For a powerful meta, the extra blue cost should usually be NBD since you're playing tons of fetches, duals, etc. and easily worth the added flexibility. For a more casual meta, you shouldn't need to counter spells early anyway, so waiting until later when you hit your second blue is fine.
For a fast meta, mindbreak is a really good counterspell to many combo strats that requires no untapped mana. For slow metas, at least it's a flexible, if overpriced, counterspell that can hit uncounterables permanently.
And personally I think the 3-cmc counters are well worth the extra cost even in a fast environment. It'd have to be really, really weirdly fast to not justify the extra cost imo.
3drinks wrote: ↑4 years ago
It's totally OK to counter those rampant growths and kodama's reaches, guys.
In 1v1 I agree, but in multiplayer, absolutely not. Uninformed people often rag on 1:1 trades in commander saying that you'll end up burning up your hand because you're trying to trade against 3 people, but that's simply not the case - when you're playing control in multiplayer, you've gotta save your answers for the things that really need it. That's where 1:1 trades are excellent. With the buffer of 40 life, multiple other opponents to distract from you, and the (reasonable) tendency to play defensively in multiplayer, most decks only have a few truly must-answer threats, and many lesser threats that can be cleaned up with a wipe when they hit critical mass.

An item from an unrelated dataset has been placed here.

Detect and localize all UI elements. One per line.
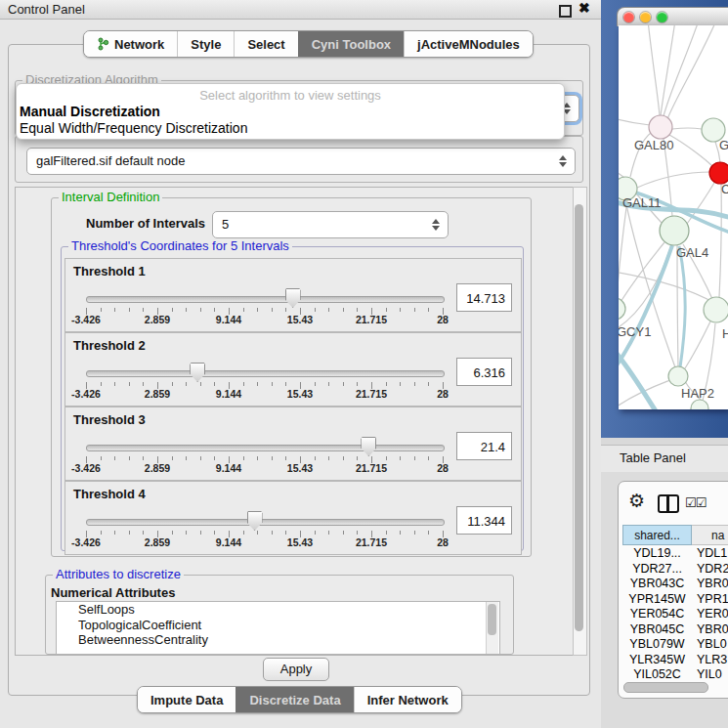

Rampant growth doesn't "really need it". Rampant growth is fine. On turn 2, you have no idea who the threat is going to be in most games. You could easily be countering the rampant growth of the player whose help you're going to want in a few turns in order to rein in someone else, and maybe because you countered that rampant growth they won't be able to help you. But even if that person is the threat, I'd almost always rather have the answer to the threat they're ramping into, rather than just delay it for a turn by countering their ramp.
For that matter, I think the person "bolting the bird" is also making a mistake. 1:1 trades against small potatoes is just not a viable strategy in multiplayer. Maybe if you already know for a fact that a certain player is going to be the threat, because their deck is way, way better than everyone else's...but then it sounds like your meta is kind of bad and maybe you should try to fix that rather than playing archenemy?